Data provided Block Start
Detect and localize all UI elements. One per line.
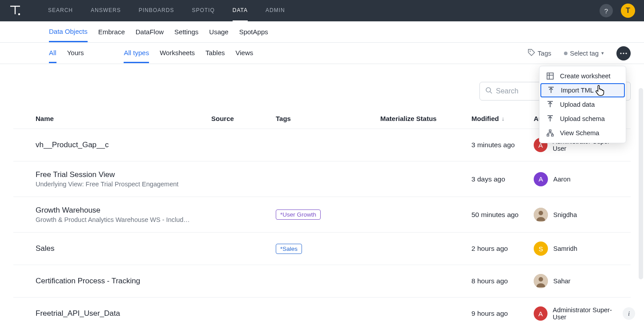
row-subtitle: Underlying View: Free Trial Prospect Eng… [36, 181, 205, 188]
top-nav: SEARCH ANSWERS PINBOARDS SPOTIQ DATA ADM… [0, 0, 644, 21]
nav-search[interactable]: SEARCH [48, 0, 73, 21]
nav-answers[interactable]: ANSWERS [91, 0, 121, 21]
dropdown-label: View Schema [560, 129, 599, 137]
col-modified[interactable]: Modified ↓ [471, 115, 534, 122]
scrollbar[interactable] [639, 88, 643, 279]
scope-all[interactable]: All [49, 44, 56, 63]
avatar: A [534, 172, 548, 186]
scope-filter: All Yours [49, 44, 84, 63]
filter-bar: All Yours All types Worksheets Tables Vi… [0, 43, 644, 64]
row-name: Certification Process - Tracking [36, 277, 211, 286]
type-filter: All types Worksheets Tables Views [124, 44, 253, 63]
upload-icon [547, 101, 554, 108]
app-logo[interactable] [9, 4, 21, 17]
nav-data[interactable]: DATA [233, 0, 248, 21]
subtab-spotapps[interactable]: SpotApps [239, 22, 268, 41]
scope-yours[interactable]: Yours [67, 44, 84, 63]
tags-button[interactable]: Tags [528, 49, 551, 57]
author-name: Samridh [553, 245, 577, 252]
row-author: AAdministrator Super-User [534, 306, 623, 321]
select-tag-label: Select tag [570, 50, 599, 57]
import-icon [547, 87, 555, 94]
subtab-settings[interactable]: Settings [174, 22, 198, 41]
sort-desc-icon: ↓ [502, 115, 505, 122]
upload-icon [547, 115, 554, 122]
svg-point-5 [623, 52, 624, 54]
schema-icon [547, 129, 554, 137]
dropdown-label: Create worksheet [560, 72, 611, 80]
svg-point-3 [530, 51, 531, 52]
col-tags[interactable]: Tags [276, 115, 380, 122]
row-name: Freetrial_API_User_Data [36, 309, 211, 318]
row-tags: *User Growth [276, 209, 380, 220]
sub-tabs: Data Objects Embrace DataFlow Settings U… [0, 21, 644, 43]
subtab-usage[interactable]: Usage [209, 22, 228, 41]
table-row[interactable]: Certification Process - Tracking8 hours … [13, 265, 631, 297]
row-subtitle: Growth & Product Analytics Warehouse WS … [36, 216, 205, 223]
tag-pill[interactable]: *Sales [276, 244, 302, 254]
svg-point-10 [539, 211, 543, 215]
row-modified: 3 days ago [471, 175, 505, 183]
author-name: Sahar [553, 278, 571, 285]
row-author: Sahar [534, 274, 623, 288]
more-actions-button[interactable] [616, 46, 631, 60]
subtab-data-objects[interactable]: Data Objects [49, 22, 88, 42]
info-button[interactable]: i [623, 307, 635, 320]
tag-icon [528, 49, 535, 57]
nav-pinboards[interactable]: PINBOARDS [139, 0, 174, 21]
table-row[interactable]: Growth WarehouseGrowth & Product Analyti… [13, 197, 631, 232]
top-nav-items: SEARCH ANSWERS PINBOARDS SPOTIQ DATA ADM… [48, 0, 285, 21]
svg-rect-24 [551, 134, 553, 136]
svg-point-6 [625, 52, 627, 54]
col-modified-label: Modified [471, 115, 499, 122]
svg-line-8 [490, 92, 492, 93]
col-materialize[interactable]: Materialize Status [380, 115, 471, 122]
worksheet-icon [547, 72, 554, 80]
row-author: AAaron [534, 172, 623, 186]
dropdown-item-upload-schema[interactable]: Upload schema [539, 112, 626, 126]
dropdown-label: Import TML [561, 87, 594, 94]
help-button[interactable]: ? [600, 4, 613, 17]
type-views[interactable]: Views [235, 44, 253, 63]
type-all[interactable]: All types [124, 44, 149, 63]
row-modified: 2 hours ago [471, 245, 508, 253]
row-tags: *Sales [276, 244, 380, 254]
svg-point-2 [18, 13, 20, 15]
type-tables[interactable]: Tables [205, 44, 225, 63]
svg-point-4 [620, 52, 621, 54]
table-row[interactable]: vh__Product_Gap__c3 minutes agoAAdminist… [13, 129, 631, 161]
col-source[interactable]: Source [211, 115, 276, 122]
avatar [534, 208, 548, 222]
dropdown-item-view-schema[interactable]: View Schema [539, 126, 626, 140]
search-icon [485, 87, 492, 96]
dropdown-label: Upload data [560, 101, 595, 108]
tag-pill[interactable]: *User Growth [276, 209, 321, 220]
table-row[interactable]: Freetrial_API_User_Data9 hours agoAAdmin… [13, 297, 631, 326]
nav-admin[interactable]: ADMIN [266, 0, 285, 21]
nav-spotiq[interactable]: SPOTIQ [192, 0, 214, 21]
author-name: Aaron [553, 176, 571, 183]
search-row [13, 64, 631, 105]
svg-rect-13 [547, 73, 553, 79]
subtab-embrace[interactable]: Embrace [98, 22, 125, 41]
select-tag-dropdown[interactable]: Select tag ▾ [564, 50, 604, 57]
dropdown-item-import-tml[interactable]: Import TML [540, 83, 625, 97]
row-name: Growth Warehouse [36, 206, 211, 215]
col-name[interactable]: Name [36, 115, 211, 122]
table-header: Name Source Tags Materialize Status Modi… [13, 105, 631, 129]
dropdown-item-create-worksheet[interactable]: Create worksheet [539, 69, 626, 83]
user-avatar[interactable]: T [621, 4, 635, 18]
dropdown-item-upload-data[interactable]: Upload data [539, 97, 626, 112]
row-name: vh__Product_Gap__c [36, 141, 211, 149]
table-body: vh__Product_Gap__c3 minutes agoAAdminist… [13, 129, 631, 326]
subtab-dataflow[interactable]: DataFlow [136, 22, 164, 41]
type-worksheets[interactable]: Worksheets [160, 44, 195, 63]
chevron-down-icon: ▾ [601, 50, 604, 56]
avatar [534, 274, 548, 288]
table-row[interactable]: Free Trial Session ViewUnderlying View: … [13, 161, 631, 197]
row-author: Snigdha [534, 208, 623, 222]
table-row[interactable]: Sales*Sales2 hours agoSSamridh [13, 232, 631, 265]
top-nav-right: ? T [600, 4, 635, 18]
avatar: S [534, 241, 548, 256]
avatar: A [534, 306, 547, 321]
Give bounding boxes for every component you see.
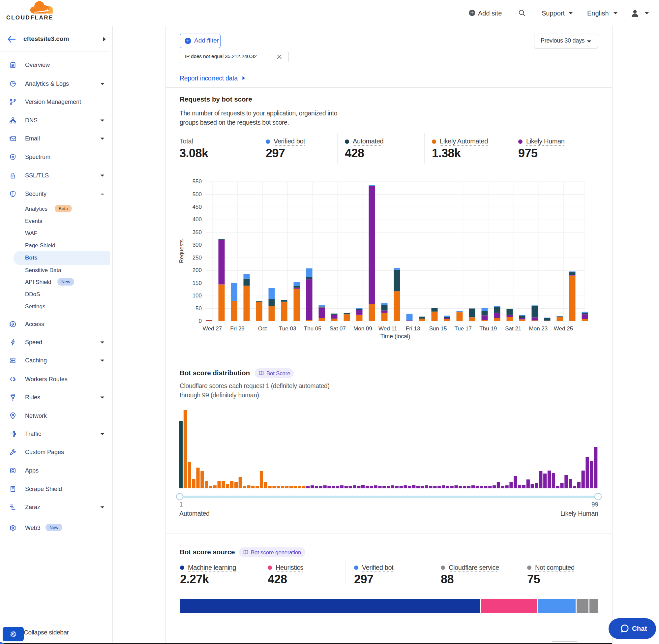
svg-text:Fri 29: Fri 29 [230,325,244,332]
svg-text:100: 100 [192,293,202,299]
svg-text:Thu 19: Thu 19 [479,325,497,332]
svg-text:Tue 17: Tue 17 [455,325,472,332]
svg-text:50: 50 [195,305,202,312]
svg-text:Thu 05: Thu 05 [304,325,322,332]
svg-text:550: 550 [192,178,202,185]
svg-text:Mon 23: Mon 23 [529,325,548,332]
svg-text:Sat 07: Sat 07 [330,325,346,332]
svg-text:Requests: Requests [178,239,185,263]
svg-text:Fri 13: Fri 13 [406,325,420,332]
svg-text:300: 300 [192,242,202,248]
svg-text:0: 0 [199,318,202,324]
svg-text:400: 400 [192,216,202,223]
svg-text:Wed 11: Wed 11 [378,325,397,332]
svg-text:Time (local): Time (local) [380,333,410,340]
svg-text:150: 150 [192,280,202,286]
svg-text:250: 250 [192,255,202,261]
svg-text:Tue 03: Tue 03 [279,325,296,332]
svg-text:350: 350 [192,229,202,235]
svg-text:Wed 27: Wed 27 [203,325,222,332]
svg-text:450: 450 [192,204,202,210]
svg-text:200: 200 [192,267,202,273]
svg-text:Sun 15: Sun 15 [429,325,447,332]
svg-text:Oct: Oct [258,325,267,332]
svg-text:Wed 25: Wed 25 [554,325,573,332]
svg-text:500: 500 [192,191,202,198]
svg-text:Mon 09: Mon 09 [353,325,372,332]
svg-text:Sat 21: Sat 21 [505,325,521,332]
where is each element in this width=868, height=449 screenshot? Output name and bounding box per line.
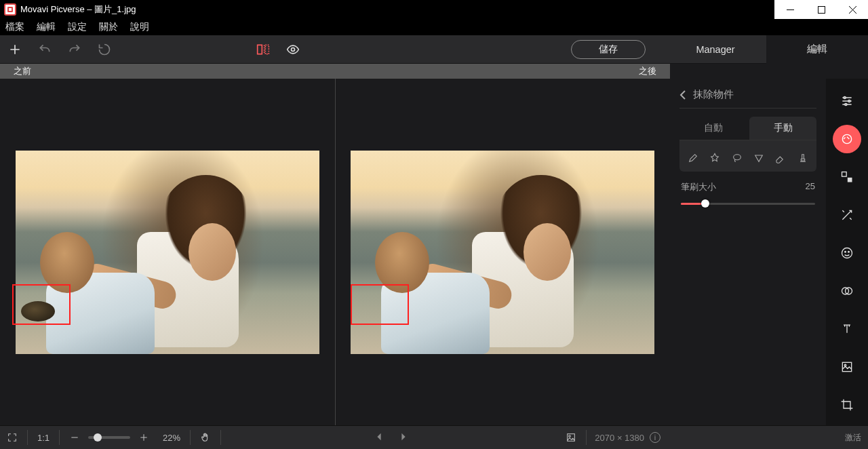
crop-tool[interactable]: [833, 391, 861, 419]
tool-strip: [826, 79, 868, 425]
reset-button[interactable]: [90, 35, 119, 64]
right-panel: 抹除物件 自動 手動 筆刷大小 25: [670, 79, 868, 425]
brush-size-value: 25: [806, 181, 815, 193]
subtab-auto[interactable]: 自動: [679, 117, 747, 140]
menubar: 檔案 編輯 設定 關於 說明: [0, 19, 868, 35]
svg-rect-18: [568, 434, 575, 442]
svg-rect-0: [818, 6, 825, 13]
image-tool[interactable]: [833, 353, 861, 381]
compare-header: 之前 之後: [0, 64, 868, 79]
label-after: 之後: [335, 64, 670, 79]
lasso-tool-icon[interactable]: [729, 150, 745, 166]
chevron-left-icon: [679, 90, 686, 100]
stamp-tool-icon[interactable]: [795, 150, 811, 166]
zoom-percent: 22%: [156, 433, 187, 443]
subtabs: 自動 手動: [679, 117, 816, 140]
adjust-tool[interactable]: [833, 87, 861, 115]
subtab-manual[interactable]: 手動: [749, 117, 816, 140]
mode-manager-tab[interactable]: Manager: [665, 35, 766, 64]
svg-point-11: [842, 248, 852, 258]
brush-tool-icon[interactable]: [685, 150, 701, 166]
preview-button[interactable]: [278, 35, 308, 64]
pin-tool-icon[interactable]: [707, 150, 723, 166]
close-button[interactable]: [837, 0, 868, 19]
menu-about[interactable]: 關於: [99, 21, 118, 33]
status-bar: 1:1 22% 2070 × 1380 i 激活: [0, 425, 868, 449]
svg-rect-2: [265, 45, 269, 54]
before-highlight-box: [12, 284, 71, 325]
svg-rect-16: [842, 362, 851, 371]
panel-divider: [679, 108, 816, 109]
activate-link[interactable]: 激活: [845, 432, 861, 444]
minimize-button[interactable]: [774, 0, 806, 19]
text-tool[interactable]: [833, 315, 861, 343]
erase-tool[interactable]: [833, 125, 861, 153]
panel-back[interactable]: 抹除物件: [679, 88, 816, 101]
mode-edit-tab[interactable]: 編輯: [766, 35, 868, 64]
prev-image-button[interactable]: [374, 432, 384, 444]
main: 抹除物件 自動 手動 筆刷大小 25: [0, 79, 868, 425]
after-highlight-box: [351, 284, 409, 325]
face-tool[interactable]: [833, 239, 861, 267]
app-icon: [4, 3, 16, 16]
compare-toggle-button[interactable]: [248, 35, 278, 64]
eraser-tool-icon[interactable]: [772, 150, 789, 166]
after-pane[interactable]: [335, 79, 671, 425]
menu-file[interactable]: 檔案: [5, 21, 24, 33]
zoom-slider[interactable]: [88, 436, 130, 439]
toolbar: 儲存 Manager 編輯: [0, 35, 868, 64]
svg-point-4: [733, 155, 741, 160]
svg-point-17: [844, 364, 846, 366]
panel-title: 抹除物件: [693, 88, 734, 101]
svg-point-19: [569, 435, 571, 437]
svg-point-3: [292, 47, 295, 51]
resize-tool[interactable]: [833, 163, 861, 191]
add-button[interactable]: [0, 35, 30, 64]
svg-rect-9: [842, 172, 847, 177]
brush-size-label: 筆刷大小: [681, 181, 716, 193]
zoom-out-button[interactable]: [62, 426, 87, 450]
save-button[interactable]: 儲存: [571, 40, 646, 59]
svg-point-13: [848, 252, 850, 253]
titlebar: Movavi Picverse – 圖片_1.jpg: [0, 0, 868, 19]
menu-help[interactable]: 說明: [130, 21, 149, 33]
zoom-in-button[interactable]: [132, 426, 156, 450]
menu-edit[interactable]: 編輯: [37, 21, 56, 33]
canvas-area: [0, 79, 670, 425]
menu-settings[interactable]: 設定: [68, 21, 87, 33]
magic-tool[interactable]: [833, 201, 861, 229]
image-dimensions: 2070 × 1380: [589, 433, 650, 443]
maximize-button[interactable]: [806, 0, 837, 19]
pan-button[interactable]: [193, 426, 218, 450]
brush-size-slider[interactable]: [681, 197, 815, 210]
info-icon[interactable]: i: [650, 432, 660, 443]
label-before: 之前: [0, 64, 335, 79]
svg-rect-10: [848, 178, 852, 182]
redo-button[interactable]: [60, 35, 90, 64]
fit-button[interactable]: 1:1: [31, 433, 56, 443]
overlap-tool[interactable]: [833, 277, 861, 305]
next-image-button[interactable]: [399, 432, 408, 444]
undo-button[interactable]: [30, 35, 60, 64]
fullscreen-button[interactable]: [0, 426, 24, 450]
window-title: Movavi Picverse – 圖片_1.jpg: [20, 3, 774, 16]
svg-rect-1: [258, 45, 262, 54]
gallery-button[interactable]: [559, 426, 583, 450]
before-pane[interactable]: [0, 79, 335, 425]
svg-point-12: [845, 252, 846, 253]
erase-tool-row: [679, 140, 816, 172]
polygon-tool-icon[interactable]: [751, 150, 767, 166]
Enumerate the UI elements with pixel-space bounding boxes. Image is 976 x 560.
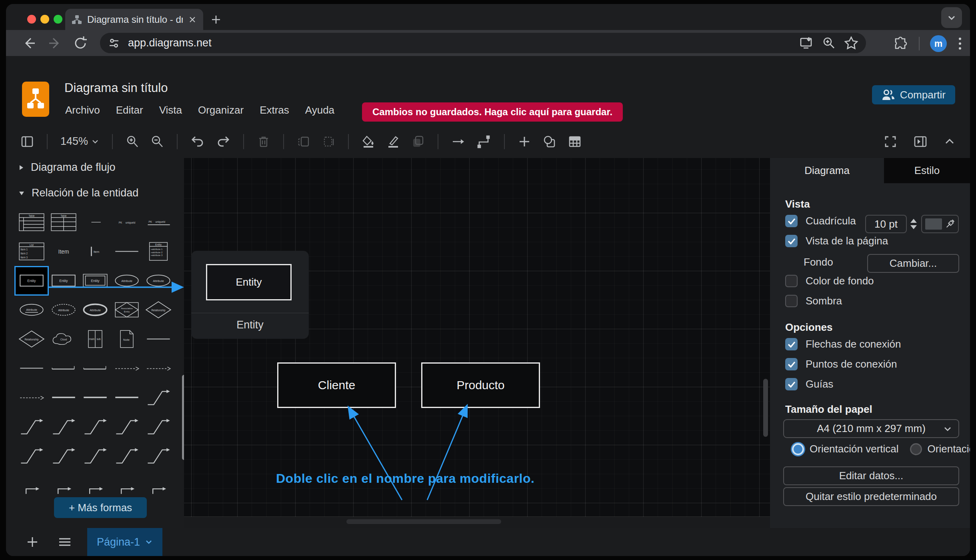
Data provided Block End
■ **Requirement**
Pick out each line above that includes "before" and show it.

■ **Result of this exercise**
before-highlight-box: [12, 284, 71, 325]
label-before: 之前: [0, 64, 335, 79]
before-pane[interactable]: [0, 79, 335, 425]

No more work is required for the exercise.